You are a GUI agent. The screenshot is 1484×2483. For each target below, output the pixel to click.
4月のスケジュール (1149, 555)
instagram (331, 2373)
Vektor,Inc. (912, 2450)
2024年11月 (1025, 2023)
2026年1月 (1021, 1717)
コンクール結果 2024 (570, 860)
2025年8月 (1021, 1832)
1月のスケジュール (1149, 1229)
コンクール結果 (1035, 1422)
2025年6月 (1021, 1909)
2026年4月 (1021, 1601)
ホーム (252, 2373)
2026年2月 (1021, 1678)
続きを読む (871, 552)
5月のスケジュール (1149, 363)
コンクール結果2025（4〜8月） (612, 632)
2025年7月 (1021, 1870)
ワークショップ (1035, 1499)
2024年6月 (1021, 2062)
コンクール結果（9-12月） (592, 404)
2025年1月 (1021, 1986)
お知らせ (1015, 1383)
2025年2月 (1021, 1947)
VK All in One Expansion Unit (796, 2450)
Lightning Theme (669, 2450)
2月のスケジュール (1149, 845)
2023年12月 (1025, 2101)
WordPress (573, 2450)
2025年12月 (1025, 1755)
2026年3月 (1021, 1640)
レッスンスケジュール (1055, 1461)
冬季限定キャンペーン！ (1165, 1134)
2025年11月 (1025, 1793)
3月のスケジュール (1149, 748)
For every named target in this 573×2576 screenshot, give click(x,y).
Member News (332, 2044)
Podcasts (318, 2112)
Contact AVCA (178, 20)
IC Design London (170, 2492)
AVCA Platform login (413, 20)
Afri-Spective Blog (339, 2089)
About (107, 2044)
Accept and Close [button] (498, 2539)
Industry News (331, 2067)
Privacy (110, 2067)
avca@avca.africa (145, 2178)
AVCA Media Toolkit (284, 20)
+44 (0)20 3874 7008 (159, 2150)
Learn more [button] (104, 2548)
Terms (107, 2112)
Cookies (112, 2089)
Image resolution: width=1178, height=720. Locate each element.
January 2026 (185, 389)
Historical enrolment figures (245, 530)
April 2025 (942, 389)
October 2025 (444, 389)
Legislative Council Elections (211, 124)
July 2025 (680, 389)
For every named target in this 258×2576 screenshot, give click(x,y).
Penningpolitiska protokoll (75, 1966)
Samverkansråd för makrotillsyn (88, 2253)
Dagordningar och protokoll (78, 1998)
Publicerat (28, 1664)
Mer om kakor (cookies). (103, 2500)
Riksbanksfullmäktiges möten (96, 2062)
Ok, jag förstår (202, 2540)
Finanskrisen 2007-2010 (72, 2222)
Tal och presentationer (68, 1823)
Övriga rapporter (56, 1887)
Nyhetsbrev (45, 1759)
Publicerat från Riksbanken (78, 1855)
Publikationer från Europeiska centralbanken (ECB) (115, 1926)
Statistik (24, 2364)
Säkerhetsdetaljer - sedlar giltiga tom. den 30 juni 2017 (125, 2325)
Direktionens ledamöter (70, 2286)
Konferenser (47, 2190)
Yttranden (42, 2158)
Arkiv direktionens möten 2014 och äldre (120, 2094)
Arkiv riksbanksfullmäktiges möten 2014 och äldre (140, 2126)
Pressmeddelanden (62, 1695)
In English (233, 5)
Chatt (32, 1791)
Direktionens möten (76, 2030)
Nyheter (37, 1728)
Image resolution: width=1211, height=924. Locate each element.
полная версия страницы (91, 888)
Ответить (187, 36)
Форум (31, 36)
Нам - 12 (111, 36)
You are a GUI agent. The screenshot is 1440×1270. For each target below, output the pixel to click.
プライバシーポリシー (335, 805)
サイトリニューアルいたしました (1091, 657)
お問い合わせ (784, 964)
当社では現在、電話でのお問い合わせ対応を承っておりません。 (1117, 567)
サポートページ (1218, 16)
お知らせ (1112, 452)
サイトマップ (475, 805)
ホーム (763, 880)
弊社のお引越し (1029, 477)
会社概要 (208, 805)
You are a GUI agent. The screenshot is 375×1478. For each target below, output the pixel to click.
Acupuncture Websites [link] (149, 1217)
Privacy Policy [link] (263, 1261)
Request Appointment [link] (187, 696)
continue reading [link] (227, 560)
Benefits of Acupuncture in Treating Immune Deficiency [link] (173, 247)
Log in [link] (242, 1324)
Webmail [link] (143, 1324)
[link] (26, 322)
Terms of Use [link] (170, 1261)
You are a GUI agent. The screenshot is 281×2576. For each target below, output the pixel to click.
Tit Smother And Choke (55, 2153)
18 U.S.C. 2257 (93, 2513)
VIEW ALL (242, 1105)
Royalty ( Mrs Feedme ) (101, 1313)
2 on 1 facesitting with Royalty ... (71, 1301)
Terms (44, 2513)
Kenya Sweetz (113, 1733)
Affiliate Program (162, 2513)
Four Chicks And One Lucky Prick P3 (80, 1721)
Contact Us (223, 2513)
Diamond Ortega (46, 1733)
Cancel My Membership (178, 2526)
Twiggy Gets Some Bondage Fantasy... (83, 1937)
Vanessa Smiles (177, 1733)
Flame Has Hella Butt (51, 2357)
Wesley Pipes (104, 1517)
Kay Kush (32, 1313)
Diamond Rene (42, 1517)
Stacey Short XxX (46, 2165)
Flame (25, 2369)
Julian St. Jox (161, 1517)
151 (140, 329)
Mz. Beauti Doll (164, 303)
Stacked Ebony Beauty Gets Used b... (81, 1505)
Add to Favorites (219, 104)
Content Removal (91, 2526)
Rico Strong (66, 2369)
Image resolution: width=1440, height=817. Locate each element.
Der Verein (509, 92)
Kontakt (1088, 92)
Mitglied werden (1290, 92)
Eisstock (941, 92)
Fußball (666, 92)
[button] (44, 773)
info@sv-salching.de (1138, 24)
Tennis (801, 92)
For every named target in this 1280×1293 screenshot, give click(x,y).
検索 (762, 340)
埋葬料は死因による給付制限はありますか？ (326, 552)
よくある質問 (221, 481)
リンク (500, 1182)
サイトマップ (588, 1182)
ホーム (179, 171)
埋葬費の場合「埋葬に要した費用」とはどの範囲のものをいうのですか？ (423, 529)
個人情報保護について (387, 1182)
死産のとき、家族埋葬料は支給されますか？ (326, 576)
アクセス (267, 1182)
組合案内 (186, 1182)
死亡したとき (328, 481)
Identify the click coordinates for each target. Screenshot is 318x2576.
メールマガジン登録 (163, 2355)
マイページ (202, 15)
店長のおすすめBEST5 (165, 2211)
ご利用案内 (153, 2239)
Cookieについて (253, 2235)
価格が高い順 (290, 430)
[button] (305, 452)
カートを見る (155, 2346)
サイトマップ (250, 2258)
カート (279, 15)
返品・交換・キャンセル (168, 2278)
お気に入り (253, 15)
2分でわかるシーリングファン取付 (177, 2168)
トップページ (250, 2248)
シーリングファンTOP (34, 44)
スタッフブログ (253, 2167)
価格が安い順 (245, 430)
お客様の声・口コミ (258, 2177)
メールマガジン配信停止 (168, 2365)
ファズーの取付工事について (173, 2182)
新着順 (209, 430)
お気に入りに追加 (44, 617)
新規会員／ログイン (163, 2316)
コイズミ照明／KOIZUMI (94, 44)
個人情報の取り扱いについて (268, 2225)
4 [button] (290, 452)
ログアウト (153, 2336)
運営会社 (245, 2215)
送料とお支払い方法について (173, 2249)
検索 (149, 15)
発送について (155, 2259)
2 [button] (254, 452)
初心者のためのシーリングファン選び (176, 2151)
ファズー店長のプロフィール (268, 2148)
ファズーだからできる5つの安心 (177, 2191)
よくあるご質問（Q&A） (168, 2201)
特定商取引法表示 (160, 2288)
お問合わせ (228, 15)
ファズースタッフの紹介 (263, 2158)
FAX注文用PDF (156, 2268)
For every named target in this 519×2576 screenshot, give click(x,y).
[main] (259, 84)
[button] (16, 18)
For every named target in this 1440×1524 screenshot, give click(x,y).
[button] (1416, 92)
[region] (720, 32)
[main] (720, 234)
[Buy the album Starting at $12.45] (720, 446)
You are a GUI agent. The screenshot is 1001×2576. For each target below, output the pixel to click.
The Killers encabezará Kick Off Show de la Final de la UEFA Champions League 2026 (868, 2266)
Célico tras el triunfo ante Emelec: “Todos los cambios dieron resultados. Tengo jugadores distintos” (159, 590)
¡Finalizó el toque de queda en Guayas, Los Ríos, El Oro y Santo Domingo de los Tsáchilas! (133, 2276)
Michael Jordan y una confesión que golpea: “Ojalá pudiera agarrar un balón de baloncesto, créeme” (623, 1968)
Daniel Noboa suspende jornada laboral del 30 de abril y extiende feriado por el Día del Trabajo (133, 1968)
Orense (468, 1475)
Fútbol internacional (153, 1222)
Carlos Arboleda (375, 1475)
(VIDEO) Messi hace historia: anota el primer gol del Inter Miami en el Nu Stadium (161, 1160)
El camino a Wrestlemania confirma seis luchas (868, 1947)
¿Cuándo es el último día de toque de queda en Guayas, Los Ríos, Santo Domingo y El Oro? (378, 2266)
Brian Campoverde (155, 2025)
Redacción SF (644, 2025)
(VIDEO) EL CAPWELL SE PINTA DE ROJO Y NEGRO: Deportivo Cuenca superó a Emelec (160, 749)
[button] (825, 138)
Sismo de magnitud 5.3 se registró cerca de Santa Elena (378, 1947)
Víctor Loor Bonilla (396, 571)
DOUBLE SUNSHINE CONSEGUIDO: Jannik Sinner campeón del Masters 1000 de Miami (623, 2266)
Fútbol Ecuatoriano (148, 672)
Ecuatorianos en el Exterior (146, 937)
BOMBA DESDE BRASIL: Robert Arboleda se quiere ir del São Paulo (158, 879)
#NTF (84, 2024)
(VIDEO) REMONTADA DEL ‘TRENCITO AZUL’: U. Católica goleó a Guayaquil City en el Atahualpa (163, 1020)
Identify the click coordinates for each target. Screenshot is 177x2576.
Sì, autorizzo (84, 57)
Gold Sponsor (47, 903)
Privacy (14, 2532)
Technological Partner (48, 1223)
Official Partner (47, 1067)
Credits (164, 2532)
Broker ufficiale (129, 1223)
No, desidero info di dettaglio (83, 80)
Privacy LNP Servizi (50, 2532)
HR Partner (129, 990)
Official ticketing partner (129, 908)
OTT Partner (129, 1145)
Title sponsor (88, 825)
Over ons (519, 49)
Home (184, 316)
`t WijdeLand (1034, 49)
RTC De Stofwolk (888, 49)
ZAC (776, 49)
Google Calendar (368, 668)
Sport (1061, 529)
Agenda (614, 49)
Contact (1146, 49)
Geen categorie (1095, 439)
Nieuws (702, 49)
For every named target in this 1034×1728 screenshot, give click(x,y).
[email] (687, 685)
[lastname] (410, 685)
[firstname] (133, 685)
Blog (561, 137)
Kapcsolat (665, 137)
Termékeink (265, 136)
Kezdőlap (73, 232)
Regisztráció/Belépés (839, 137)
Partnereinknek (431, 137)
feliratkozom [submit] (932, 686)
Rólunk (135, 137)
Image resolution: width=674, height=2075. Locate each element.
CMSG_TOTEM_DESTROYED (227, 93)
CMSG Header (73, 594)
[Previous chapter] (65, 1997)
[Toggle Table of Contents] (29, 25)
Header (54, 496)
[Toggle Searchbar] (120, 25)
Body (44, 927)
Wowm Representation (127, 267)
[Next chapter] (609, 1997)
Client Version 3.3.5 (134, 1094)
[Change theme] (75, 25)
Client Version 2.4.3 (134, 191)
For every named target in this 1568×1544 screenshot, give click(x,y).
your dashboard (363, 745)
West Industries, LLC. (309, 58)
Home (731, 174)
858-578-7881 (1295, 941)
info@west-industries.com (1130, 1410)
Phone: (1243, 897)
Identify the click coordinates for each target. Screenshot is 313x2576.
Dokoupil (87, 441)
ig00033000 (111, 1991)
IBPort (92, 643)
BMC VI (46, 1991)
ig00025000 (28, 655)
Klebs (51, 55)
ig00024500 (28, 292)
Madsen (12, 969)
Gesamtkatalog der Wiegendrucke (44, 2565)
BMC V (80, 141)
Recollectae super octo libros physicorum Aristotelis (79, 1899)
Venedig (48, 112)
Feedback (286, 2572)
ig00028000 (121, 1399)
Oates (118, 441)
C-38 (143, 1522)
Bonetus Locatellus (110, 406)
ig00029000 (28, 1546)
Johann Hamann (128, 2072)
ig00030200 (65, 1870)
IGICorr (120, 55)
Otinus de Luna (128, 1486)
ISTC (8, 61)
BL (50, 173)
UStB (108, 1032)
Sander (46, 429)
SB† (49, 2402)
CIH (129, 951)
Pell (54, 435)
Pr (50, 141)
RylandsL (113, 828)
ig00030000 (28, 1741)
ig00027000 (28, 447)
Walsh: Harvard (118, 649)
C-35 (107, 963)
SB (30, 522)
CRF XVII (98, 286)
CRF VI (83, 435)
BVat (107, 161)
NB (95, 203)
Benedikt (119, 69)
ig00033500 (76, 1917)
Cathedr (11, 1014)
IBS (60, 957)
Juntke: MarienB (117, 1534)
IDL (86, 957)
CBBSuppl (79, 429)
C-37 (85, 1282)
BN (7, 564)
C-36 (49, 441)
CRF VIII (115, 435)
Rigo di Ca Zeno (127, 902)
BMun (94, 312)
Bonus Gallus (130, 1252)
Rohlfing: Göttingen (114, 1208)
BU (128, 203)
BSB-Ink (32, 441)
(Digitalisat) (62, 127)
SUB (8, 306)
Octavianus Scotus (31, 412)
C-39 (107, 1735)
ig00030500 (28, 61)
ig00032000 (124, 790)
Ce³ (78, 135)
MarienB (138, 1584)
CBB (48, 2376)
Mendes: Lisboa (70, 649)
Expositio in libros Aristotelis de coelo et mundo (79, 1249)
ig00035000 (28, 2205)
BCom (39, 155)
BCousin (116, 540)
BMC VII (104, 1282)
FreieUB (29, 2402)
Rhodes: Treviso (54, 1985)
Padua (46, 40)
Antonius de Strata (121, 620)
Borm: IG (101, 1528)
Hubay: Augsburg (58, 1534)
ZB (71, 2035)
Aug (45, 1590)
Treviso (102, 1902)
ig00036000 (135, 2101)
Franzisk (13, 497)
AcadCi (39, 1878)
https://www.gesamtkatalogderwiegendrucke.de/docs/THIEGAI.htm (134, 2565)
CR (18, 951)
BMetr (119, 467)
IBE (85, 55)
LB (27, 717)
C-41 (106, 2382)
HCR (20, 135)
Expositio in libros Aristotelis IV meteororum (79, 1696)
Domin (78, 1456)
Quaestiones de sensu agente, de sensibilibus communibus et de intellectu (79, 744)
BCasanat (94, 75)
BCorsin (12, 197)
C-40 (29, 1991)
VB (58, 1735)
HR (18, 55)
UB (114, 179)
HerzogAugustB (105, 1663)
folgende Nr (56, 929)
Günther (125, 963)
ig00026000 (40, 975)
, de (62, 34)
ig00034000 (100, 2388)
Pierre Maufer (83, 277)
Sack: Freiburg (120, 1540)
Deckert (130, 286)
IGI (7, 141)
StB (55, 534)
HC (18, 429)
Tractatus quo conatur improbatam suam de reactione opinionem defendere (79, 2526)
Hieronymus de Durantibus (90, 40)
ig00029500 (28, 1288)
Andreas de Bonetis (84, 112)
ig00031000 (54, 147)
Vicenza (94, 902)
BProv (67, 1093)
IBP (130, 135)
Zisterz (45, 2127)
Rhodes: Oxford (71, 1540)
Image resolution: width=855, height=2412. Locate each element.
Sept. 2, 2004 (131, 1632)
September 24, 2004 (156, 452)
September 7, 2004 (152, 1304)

> **Instructions for the task**
Beginning at the line with "運営会社 (245, 2215)" and ending at the line with "[main] (720, 234)", reproduce each line of the data above exactly, and add no other lines.

> **Response to the task**
運営会社 (245, 2215)
送料とお支払い方法について (173, 2249)
検索 (149, 15)
発送について (155, 2259)
2 [button] (254, 452)
初心者のためのシーリングファン選び (176, 2151)
ファズー店長のプロフィール (268, 2148)
ファズーだからできる5つの安心 (177, 2191)
よくあるご質問（Q&A） (168, 2201)
特定商取引法表示 (160, 2288)
お問合わせ (228, 15)
ファズースタッフの紹介 (263, 2158)
FAX注文用PDF (156, 2268)
For every named target in this 519×2576 screenshot, give click(x,y).
[main] (259, 84)
[button] (16, 18)
For every named target in this 1440×1524 screenshot, give click(x,y).
[button] (1416, 92)
[region] (720, 32)
[main] (720, 234)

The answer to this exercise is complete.